The statement continued: “Alice’s writing inspired countless writers too, and her work leaves an indelible mark on our literary landscape. All of us at Penguin Random House Canada mourn this loss and we join together with our colleagues at Penguin Random House in the U.S., the U.K., and globally in appreciation for all that Alice Munro has left behind.”
Considered by many to be the finest short fiction writer of her generation, Munro was awarded the Nobel Prize in literature in 2013, only months after publishing a collection of stories that she said would be her last. She had already received the Man Booker International Prize, the National Book Critics Circle Award in the United States and every top literary prize offered in her native Canada, including its most prestigious, the Governor General’s Award.
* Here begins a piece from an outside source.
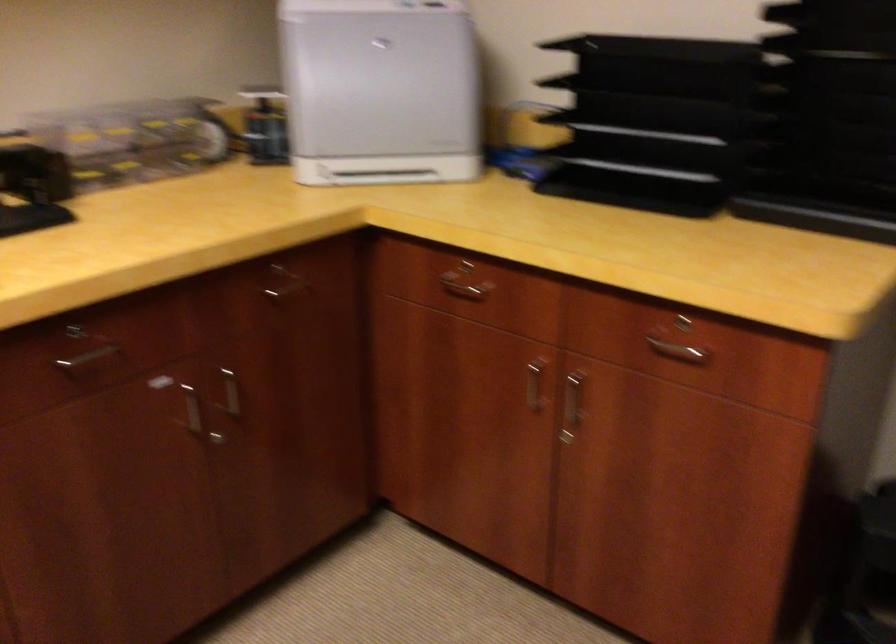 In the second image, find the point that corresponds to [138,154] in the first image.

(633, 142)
Alice Munro, who won the Nobel Prize in Literature on Thursday, lives a quiet life in a small town in Ontario, Canada.
“Alice Munro is our Chekhov, and is going to outlast most of her contemporaries,” author Cynthia Ozick said some years ago, comparing her to Russia’s 19th century master of the short story. Reviewers often linked the two writers’ names, partly because both had mastered a subtle peeling back of layers to reveal their characters.
Munro wrote about country folk who knew how to gut a turkey, breed foxes and sell medicine door to door, but also knew about unreliable love, family violence and failed attempts at social climbing. Her stories unfold, often in the fictional towns of Jubilee or Hanratty, with a direct simplicity paired with painstaking craftsmanship. She made no secret of the dozens of drafts it took her to complete a story.
“She’s become a virtuoso,” author John Updike, the literary critic for the New Yorker, said in a 2001 interview with the Montreal Gazette. “She manages to get into people’s skin without seeming to dive in, without being ostentatious.”
Several of Munro’s collections were made of linked stories where characters leap across years or decades before the last page. In “Lives of Girls and Women” (1971), she identified some of her favorite kind of women. They were “dull, simple, amazing and unfathomable — deep caves paved with kitchen linoleum.”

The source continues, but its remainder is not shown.